It’s hard for the body to digest grains. Mother Nature intended that to occur. Grains are the seeds of plants. The continuation of the species is important for those seeds to be planted. The seeds are created to survive the digestive juices in the gut, to be scattered on the ground later in the waste. There are other safety measures taken so that the seed doesn’t sprout before it’s in an area where it can grow and thrive. Unfortunately for humans, the very things that protect the plant and seed can cause problems in the body, which include leaky gut.
What is leaky gut?
Leaky gut still isn’t accepted by the medical community and remains a hypothetical theory. The theory is that the mucous lining of the gut becomes more permeable and allows leakage, causing more water, nutrients, and even toxins to leak through, creating a cascading number of symptoms. Leaky gut syndrome affects many areas of the body. If toxins enter the bloodstream, it triggers inflammation throughout the body, not just in the gut.

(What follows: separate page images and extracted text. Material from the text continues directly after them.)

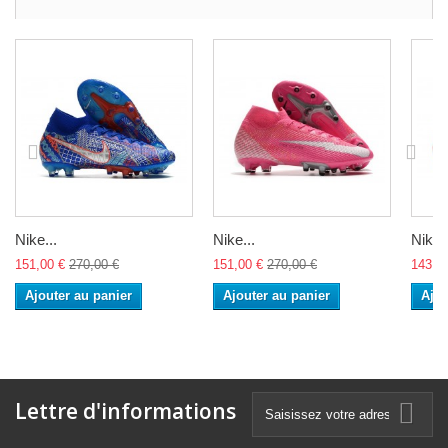
Nike...
Nike...
Nike..
151,00 €
270,00 €
151,00 €
270,00 €
143,0
Ajouter au panier
Ajouter au panier
Ajou
Lettre d'informations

Besides causing digestive issues, other conditions thought related to leaky gut are diabetes, arthritis, asthma, chronic fatigue syndrome, and fibromyalgia.
Grains not only are difficult to digest because of their hard shells, and protease inhibitors.

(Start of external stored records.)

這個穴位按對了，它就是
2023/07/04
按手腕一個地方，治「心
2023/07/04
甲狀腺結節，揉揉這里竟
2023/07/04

Even if you grind grain, and remove the outer shell, grains are still hard on the digestive system because of a phytochemical called a protease inhibitor. It neutralizes the digestive enzymes, which allows plant proteins and toxins to remain intact and not degraded. That neutralization causes the body to send a message to the pancreas to produce more digestive enzymes and send it to the small intestines. An imbalance can form with too much trypsin created, which can cause a breakdown of the enterocyte cells and ultimately, leaky gut.

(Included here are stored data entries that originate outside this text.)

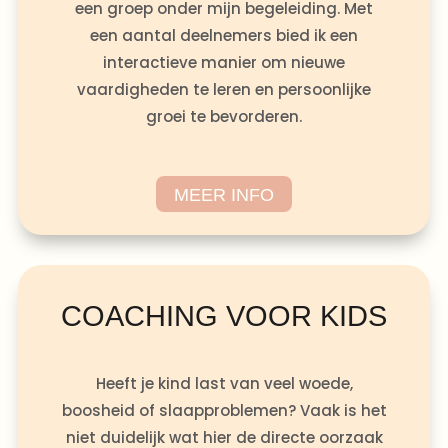
een groep onder mijn begeleiding. Met
een aantal deelnemers bied ik een
interactieve manier om nieuwe
vaardigheden te leren en persoonlijke
groei te bevorderen.
MEER INFO
COACHING VOOR KIDS
Heeft je kind last van veel woede,
boosheid of slaapproblemen? Vaak is het
niet duidelijk wat hier de directe oorzaak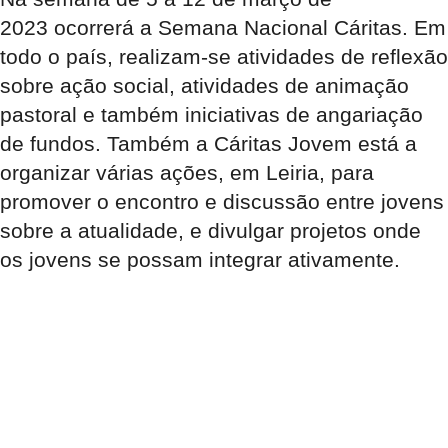
2023
ocorrerá a
Semana Nacional Cáritas
. Em
todo o país, realizam-se atividades de reflexão
sobre ação social, atividades de animação
pastoral e também iniciativas de angariação
de fundos. Também a Cáritas Jovem está a
organizar várias ações, em Leiria, para
promover o encontro e discussão entre jovens
sobre a atualidade, e divulgar projetos onde
os jovens se possam integrar ativamente.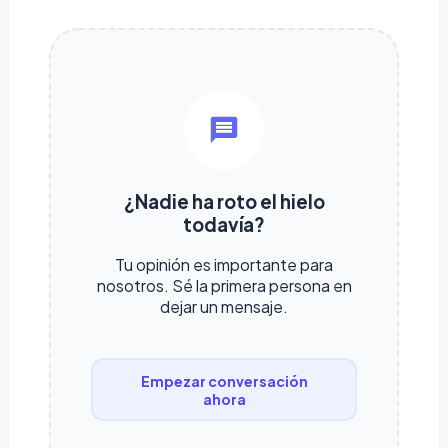
¿Nadie ha roto el hielo
todavía?
Tu opinión es importante para
nosotros. Sé la primera persona en
dejar un mensaje.
Empezar conversación
ahora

Grains, like members of the nightshade family, contain lectins.
Lectins protect plants from insects and pests. You might call them Mother Nature’s natural pesticide. Lectins don’t digest but pass through the digestive system with the seed intact, so when it finally is passed in waste, it has the waste as its fertilizer and its own natural pesticide. Lectin can play havoc on the gut and if there’s already a problem, it makes it far worse.
- Grains and legumes both contain phytic acid. Phytic acid is an anti-nutrient. It slows digestion and diminishes the absorption of iron, zinc, and calcium, which are important for the proper functioning of the immune system, and can lead to leaky gut.
- Grains contain complex proteins. Complex proteins are difficult to digest and the hardest for the body to break down.
- Grains aren’t the only plants that contain lectins. Eggplant, peppers, potatoes, and other members of the nightshade family also contain it.
- Sprouting, fermenting or soaking grains can help remove many of the problem phytochemicals in grains. Using heirloom varieties of grains or pseudo-grains can also reduce the potential for leaky gut.